Tous auront pu le constater, la période de confinement que nous traversons actuellement est bien différente de ce que l’on a pu vivre au cours du printemps dernier. Pourtant une chose ne change pas, c’est la fermeture des commerces qualifiés de « non essentiels », qui devraient voir leur interdiction d’accueillir du public prolongée jusqu’au 1er décembre. Une fermeture vécue comme une injustice pour une grande partie des commerçants, dans un contexte où les établissements scolaires continuent de recevoir leurs élèves, alors que le télétravail est quant à lui bien moins appliqué que lors de la première période de confinement. « Lorsque l’on observe ce qui se passe aujourd’hui, on a parfois un peu l’impression que nous sommes les seuls à devoir nous arrêter de travailler », déplore ainsi Colette, à la tête d’un salon de coiffure à Rouen. A cela s’ajoute un impératif économique qui se fait de plus en pressant, avec plusieurs milliers de TPE et PME qui se retrouvent aujourd’hui en difficulté, voire même en très grande difficulté. « Au moment du premier confinement, j’ai contracté un PGE d’un montant de 49 000 euros en me disant que la situation devrait se décanter après la fin des restrictions. Mais finalement cela n’a pas été le cas, et aujourd’hui avec ce nouveau coup de massue qui nous tombe sur la tête, je préfère prendre les devants et déposer le bilan », témoigne par exemple Sandra, gérante d’une boutique de prêt-à-porter, dans le sud-ouest de la France.

Et si le gouvernement a pris des mesures pour encourager la digitalisation des commerces, pour la plupart des commerçants les ventes ne vont pas se mettre à bondir par une multiplication divine des clics. « Il ne faut pas croire que les commerçants vont s’en sortir avec du click and collect, ou avec des prises de rendez-vous », prévient Francis Palombi, le Président de la confédération des commerçants de France. Les chiffres qui ressortent de notre sondage sont d’ailleurs sans équivoque, près de 9 commerçants sur 10 estiment à présent que la décision de réouverture doit être prise aussi en tenant compte des impératifs économiques.

réouverture des commerces

6 commerçants sur 10 souhaitent une réouverture au plus vite

Dans ce contexte, c’est sans surprise qu’une majorité de commerçants se prononcent pour une réouverture des commerces au plus vite. « C’est une question de vie ou de mort, notamment pour toutes les professions comme les nôtres qui n’ont pas d’autres moyens de vendre leurs prestations », revendique Laetitia, esthéticienne à Cannes. Une position largement partagée, mais qui ne fait pas non plus l’unanimité. « Je pense qu’il est encore trop tôt pour décider de la réouverture des commerces. Je comprends l’urgence pour certains, et moi-même je perds énormément d’argent dans cette histoire, mais là il s’agit d’enjeux qui nous dépassent, et en plus nous sommes confinés. Peut-être vaut-il mieux attendre que le pic de l’épidémie dégonfle et que l’on puisse rouvrir début décembre, histoire de sauver la période de Noël », lance ainsi Stéphane, libraire dans la région parisienne. Un avis partagé par près d’un tiers des commerçants.

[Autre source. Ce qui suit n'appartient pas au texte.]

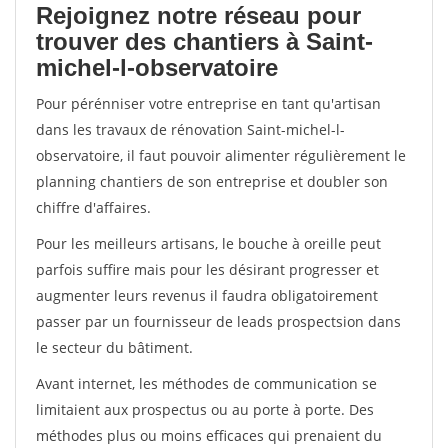
Rejoignez notre réseau pour
trouver des chantiers à Saint-
michel-l-observatoire
Pour pérénniser votre entreprise en tant qu'artisan
dans les travaux de rénovation Saint-michel-l-
observatoire, il faut pouvoir alimenter régulièrement le
planning chantiers de son entreprise et doubler son
chiffre d'affaires.
Pour les meilleurs artisans, le bouche à oreille peut
parfois suffire mais pour les désirant progresser et
augmenter leurs revenus il faudra obligatoirement
passer par un fournisseur de leads prospectsion dans
le secteur du bâtiment.
Avant internet, les méthodes de communication se
limitaient aux prospectus ou au porte à porte. Des
méthodes plus ou moins efficaces qui prenaient du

date réouverture commerces

Faut-il renforcer les protocoles sanitaires ?

Si la question d’une réouverture au plus vite ne fait pas l’unanimité, tous se montrent en revanche très confiants quant à leur capacité à assurer une « sécurité sanitaire » au sein de leurs établissements. Un peu plus de 4 commerçants sur 10 sont même prêts à renforcer les protocoles sanitaires, afin notamment de réduire le nombre de personnes dans les magasins. Même si la plus grande partie d’entre eux considèrent que les règles déjà édictées sont largement suffisantes. « Personnellement je ne vois pas l’intérêt de renforcer les protocoles sanitaires qui sont déjà très stricts et contraignants pour la majorité des commerçants, si ce n’est juste de rassurer l’opinion publique. Je pense qu’il serait plus opportun de mieux appliquer ceux déjà mis en œuvre, quitte à distribuer des amendes plus sévères à ceux qui font n’importe quoi. Mais il faut quand même nous laisser les moyens de travailler, et surtout de vivre dignement de notre activité ! », s’insurge Marc, fleuriste à Montauban.

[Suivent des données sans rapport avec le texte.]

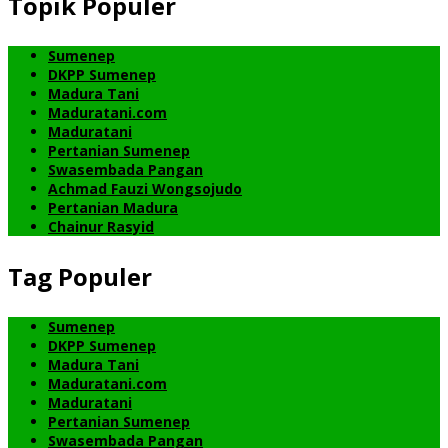
Topik Populer
Sumenep
DKPP Sumenep
Madura Tani
Maduratani.com
Maduratani
Pertanian Sumenep
Swasembada Pangan
Achmad Fauzi Wongsojudo
Pertanian Madura
Chainur Rasyid
Tag Populer
Sumenep
DKPP Sumenep
Madura Tani
Maduratani.com
Maduratani
Pertanian Sumenep
Swasembada Pangan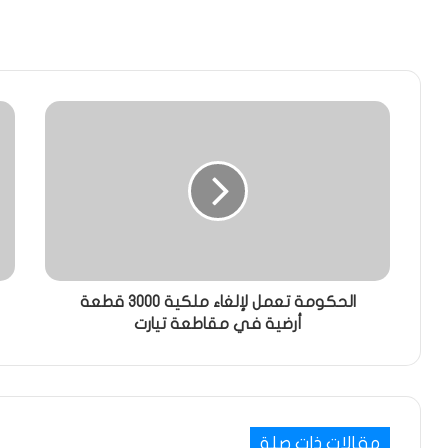
الحكومة تعمل لإلغاء ملكية 3000 قطعة
أرضية في مقاطعة تيارت
مقالات ذات صلة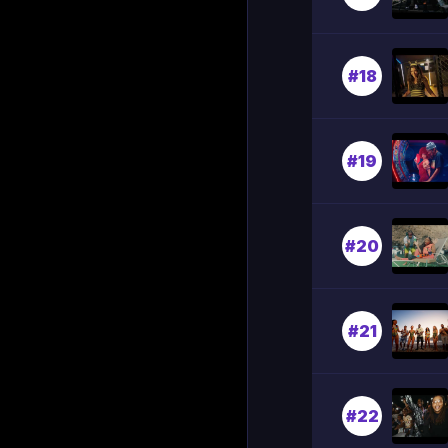
#18
#19
#20
#21
#22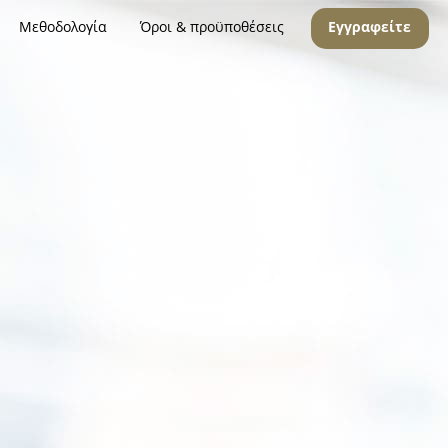
Μεθοδολογία
Όροι & προϋποθέσεις
Εγγραφείτε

Un sentiment de ras-le-bol partagé aussi par de nombreux commerçants, et qui explique pourquoi très peu d’entre eux ne veulent pas que la réouverture se fasse uniquement sur rendez-vous pris à l’avance (voir ci-dessous). C’est pourtant l’option retenue aujourd’hui par Bruno Le Maire, qui s’est déclaré « très favorable » à la mise en place d’un système de prise de rendez-vous afin de limiter la circulation des personnes. « C’est une des règles sanitaires qui nous permettrait de rouvrir dans de bonnes conditions », a-t-il expliqué lundi 9 novembre au micro de BFM TV.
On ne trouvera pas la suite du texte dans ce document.